Dansa Kourouma a évoqué « des moments dans la vie d’une Nation où le temps semble suspendre son cours ordinaire », soulignant que la présentation de la déclaration de politique générale dépasse le cadre protocolaire. Il constitue « un acte politique majeur, un engagement public, un point de référence pour l’évaluation de l’action gouvernementale », ancré dans les traditions démocratiques et désormais intégré dans les pratiques institutionnelles guinéennes.
Le président du CNT a insisté sur la portée de cet exercice, rappelant que la Déclaration de politique générale n’est pas un simple discours. « Elle est un instrument d’orientation et d’évaluation ». Il a formulé des attentes : « Nous formons le vœu que les priorités qui seront déclinées soient pertinentes, cohérentes, mesurables et soutenables », condition indispensable pour renforcer la confiance entre les institutions et les citoyens.
Le patron du CNT a marqué une rupture nette entre la période de transition et la nouvelle phase institutionnelle. « Nous ne sommes plus dans l’incertitude des commencements (…) nous sommes entrés dans un temps plus exigeant : celui de la maturité républicaine », a-t-il affirmé.
Éviter l’opposition stérile
S’adressant directement au Premier ministre, Dansa Kourouma a souligné que ce passage « appelle une transformation des pratiques, une élévation des responsabilités et une intensification des attentes ». Selon lui, « gouverner dans l’exception n’obéit pas aux mêmes règles que gouverner dans la normalité constitutionnelle ». Insistant sur la nature des relations entre le CNT et le gouvernement, il exhorte « une relation de franchise…, mais surtout une relation d’exigence », excluant à la fois la complaisance institutionnelle et l’opposition stérile. « Le pouvoir n’est jamais une facilité, il est une épreuve », appelant à la rigueur et à la responsabilité dans l’action publique.
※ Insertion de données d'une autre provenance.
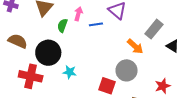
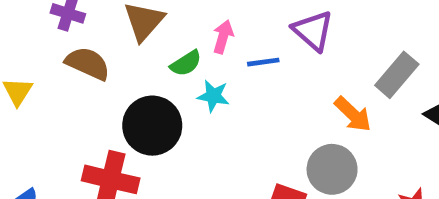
green semicircle: (62, 25) -> (186, 63), turned -144
brown semicircle: (18, 41) -> (88, 63), moved
cyan star: (70, 72) -> (213, 96), moved

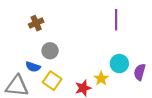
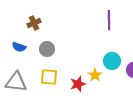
blue semicircle: (33, 67) -> (19, 47), moved
yellow square: (52, 81) -> (49, 77), turned -30

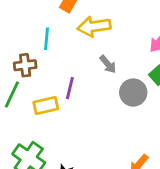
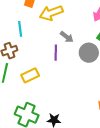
purple line: (70, 88) -> (56, 53), moved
Énumérant les priorités, le président du CNT est revenu sur le Programme Simandou-2040, le qualifiant de « levier de transformation, de pari sur l’avenir », mais aussi « de test pour notre capacité collective à traduire une ambition en résultats ». Il a mis en garde contre les risques liés à la gestion des ressources et insisté sur « la cohérence, le financement et l’exécution » des politiques publiques, ainsi que sur la nécessité de « choisir, hiérarchiser et assumer ».
Attentes sociales majeures
Dansa Kourouma a mis en exergue les attentes des citoyens, entre autres : accéder à un emploi digne, se soigner, éduquer ses enfants et vivre dans un environnement sécurisé, indiquant que « c’est à l’aune de ces attentes que sera jugée l’action publique ». Il a insisté pour que la couverture universelle devienne « une réalité tangible ». Il a invité à renforcer la scolarisation des filles : « une Nation qui éduque ses filles élève son avenir ».

Pour Dansa Kourouma, la réussite de l’action gouvernementale repose sur la gouvernance. « Sans gouvernance, les politiques se dispersent, les ambitions se perdent ». Il a rappelé que « la lutte contre la corruption, la redevabilité, sont les conditions mêmes de la crédibilité de l’État ». Arguant que « la confiance ne se décrète pas. Elle se construit ».
La justice ? Après avoir orienté la transition pendant quatre longues années, Dansa estime que la justice doit rester « la boussole de la République », garante de l’État de droit et des libertés fondamentales.
Obligation de résultat
Le président du CNT a suggéré un changement profond des pratiques publiques et d’opter pour « une culture du résultat, d’évaluation et de responsabilité ». Il prévient que « le temps des déclarations ne suffit plus. Le temps des preuves est venu », avant d’interpeller le Premier ministre sur le fait que « le peuple observe…, non pas avec impatience, mais avec exigence ». Il réitère que « l’histoire ne retient pas les intentions, elle retient les résultats ».